### Work to be completed
All lines from the one with "letrada de clientes con asuntos ante los" through the close of the records below are to be set down exactly, and no others.

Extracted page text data
<<<<
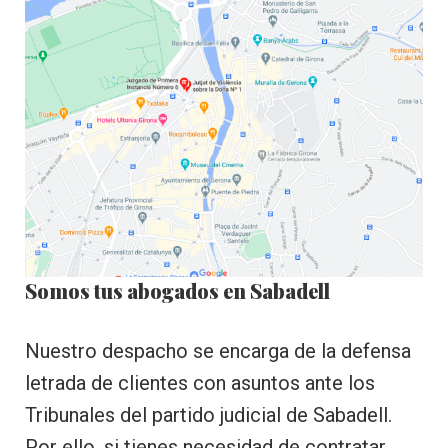
Somos tus abogados en Sabadell
Nuestro despacho se encarga de la defensa
letrada de clientes con asuntos ante los
Tribunales del partido judicial de Sabadell.
Por ello, si tienes necesidad de contratar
>>>>
### Problem solution
letrada de clientes con asuntos ante los
Tribunales del partido judicial de Sabadell.
Por ello, si tienes necesidad de contratar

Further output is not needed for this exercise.